__Task prompt__. What is needed is every line of the material that contains "Truyền".

__Entries provided__.
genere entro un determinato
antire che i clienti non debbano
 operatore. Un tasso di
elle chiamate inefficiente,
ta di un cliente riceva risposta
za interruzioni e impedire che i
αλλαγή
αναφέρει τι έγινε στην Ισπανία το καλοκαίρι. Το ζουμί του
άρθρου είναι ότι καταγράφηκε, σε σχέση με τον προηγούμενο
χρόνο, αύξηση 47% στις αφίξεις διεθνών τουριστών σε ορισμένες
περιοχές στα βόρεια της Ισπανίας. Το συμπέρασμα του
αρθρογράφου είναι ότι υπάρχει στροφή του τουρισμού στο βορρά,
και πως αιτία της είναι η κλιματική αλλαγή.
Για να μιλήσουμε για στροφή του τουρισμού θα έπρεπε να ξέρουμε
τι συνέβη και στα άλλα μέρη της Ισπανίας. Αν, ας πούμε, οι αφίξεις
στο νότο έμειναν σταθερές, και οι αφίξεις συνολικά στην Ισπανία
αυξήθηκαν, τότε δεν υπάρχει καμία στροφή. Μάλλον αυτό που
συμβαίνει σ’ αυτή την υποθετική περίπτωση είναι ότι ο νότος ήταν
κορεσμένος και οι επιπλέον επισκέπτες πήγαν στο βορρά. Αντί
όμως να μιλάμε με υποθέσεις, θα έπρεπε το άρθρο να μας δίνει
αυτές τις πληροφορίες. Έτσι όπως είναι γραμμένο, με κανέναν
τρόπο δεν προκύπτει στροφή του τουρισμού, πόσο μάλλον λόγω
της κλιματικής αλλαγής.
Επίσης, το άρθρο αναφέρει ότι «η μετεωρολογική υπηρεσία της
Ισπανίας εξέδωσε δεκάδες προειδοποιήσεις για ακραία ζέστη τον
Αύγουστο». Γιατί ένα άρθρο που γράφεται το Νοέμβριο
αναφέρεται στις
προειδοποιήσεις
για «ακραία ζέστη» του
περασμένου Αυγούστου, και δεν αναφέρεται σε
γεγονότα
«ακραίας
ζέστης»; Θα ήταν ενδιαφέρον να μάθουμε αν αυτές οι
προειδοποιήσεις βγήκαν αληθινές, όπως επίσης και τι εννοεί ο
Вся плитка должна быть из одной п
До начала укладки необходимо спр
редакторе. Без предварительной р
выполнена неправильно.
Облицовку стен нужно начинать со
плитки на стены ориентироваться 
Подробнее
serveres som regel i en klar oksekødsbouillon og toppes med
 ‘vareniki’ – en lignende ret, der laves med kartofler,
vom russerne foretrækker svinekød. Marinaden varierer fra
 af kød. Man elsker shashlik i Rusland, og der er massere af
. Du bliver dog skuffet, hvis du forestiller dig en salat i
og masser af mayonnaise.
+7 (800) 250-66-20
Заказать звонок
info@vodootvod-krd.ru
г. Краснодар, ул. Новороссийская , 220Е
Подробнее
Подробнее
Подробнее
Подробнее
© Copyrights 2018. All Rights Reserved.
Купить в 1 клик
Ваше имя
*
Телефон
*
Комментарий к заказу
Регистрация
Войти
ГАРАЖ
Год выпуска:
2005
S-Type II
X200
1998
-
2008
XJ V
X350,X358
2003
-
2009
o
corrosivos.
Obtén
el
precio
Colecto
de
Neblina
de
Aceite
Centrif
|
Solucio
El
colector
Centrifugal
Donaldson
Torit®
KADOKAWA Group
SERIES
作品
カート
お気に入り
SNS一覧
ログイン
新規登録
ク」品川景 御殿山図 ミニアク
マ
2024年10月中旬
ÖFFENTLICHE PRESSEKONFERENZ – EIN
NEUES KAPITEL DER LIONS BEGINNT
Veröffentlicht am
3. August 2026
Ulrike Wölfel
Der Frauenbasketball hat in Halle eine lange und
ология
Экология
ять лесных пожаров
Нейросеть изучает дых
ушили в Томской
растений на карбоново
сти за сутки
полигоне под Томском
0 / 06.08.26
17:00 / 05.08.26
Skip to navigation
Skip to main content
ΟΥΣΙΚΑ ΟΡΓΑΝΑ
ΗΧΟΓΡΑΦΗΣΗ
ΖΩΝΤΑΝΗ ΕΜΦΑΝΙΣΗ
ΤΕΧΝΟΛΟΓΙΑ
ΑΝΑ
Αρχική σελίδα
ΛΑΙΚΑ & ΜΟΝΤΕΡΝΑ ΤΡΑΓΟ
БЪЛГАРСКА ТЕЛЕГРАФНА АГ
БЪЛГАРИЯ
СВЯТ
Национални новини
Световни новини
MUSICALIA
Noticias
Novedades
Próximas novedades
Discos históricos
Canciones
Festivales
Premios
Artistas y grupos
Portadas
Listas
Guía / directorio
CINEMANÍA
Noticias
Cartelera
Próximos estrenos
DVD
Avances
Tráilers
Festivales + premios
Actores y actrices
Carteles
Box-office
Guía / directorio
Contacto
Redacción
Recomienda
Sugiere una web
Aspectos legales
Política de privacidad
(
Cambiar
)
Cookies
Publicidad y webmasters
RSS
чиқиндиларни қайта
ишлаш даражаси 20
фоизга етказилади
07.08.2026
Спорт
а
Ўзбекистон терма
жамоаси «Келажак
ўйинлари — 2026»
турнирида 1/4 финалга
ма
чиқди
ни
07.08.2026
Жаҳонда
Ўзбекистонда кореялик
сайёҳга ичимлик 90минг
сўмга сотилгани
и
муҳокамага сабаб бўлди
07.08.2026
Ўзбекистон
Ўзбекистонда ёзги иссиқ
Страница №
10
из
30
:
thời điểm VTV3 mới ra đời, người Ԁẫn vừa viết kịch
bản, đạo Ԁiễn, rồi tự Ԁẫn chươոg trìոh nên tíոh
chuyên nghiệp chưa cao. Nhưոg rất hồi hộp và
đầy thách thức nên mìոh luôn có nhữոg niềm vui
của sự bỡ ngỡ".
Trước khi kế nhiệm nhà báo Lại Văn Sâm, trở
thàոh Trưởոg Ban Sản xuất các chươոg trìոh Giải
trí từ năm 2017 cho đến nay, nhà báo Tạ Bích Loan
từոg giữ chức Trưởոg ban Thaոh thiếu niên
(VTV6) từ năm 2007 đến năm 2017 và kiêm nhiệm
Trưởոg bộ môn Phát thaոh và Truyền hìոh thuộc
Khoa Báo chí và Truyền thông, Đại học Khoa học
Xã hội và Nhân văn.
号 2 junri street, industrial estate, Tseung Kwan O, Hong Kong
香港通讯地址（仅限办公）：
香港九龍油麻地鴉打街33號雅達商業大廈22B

__Reply to the exercise__.
Trưởոg bộ môn Phát thaոh và Truyền hìոh thuộc
Khoa Báo chí và Truyền thông, Đại học Khoa học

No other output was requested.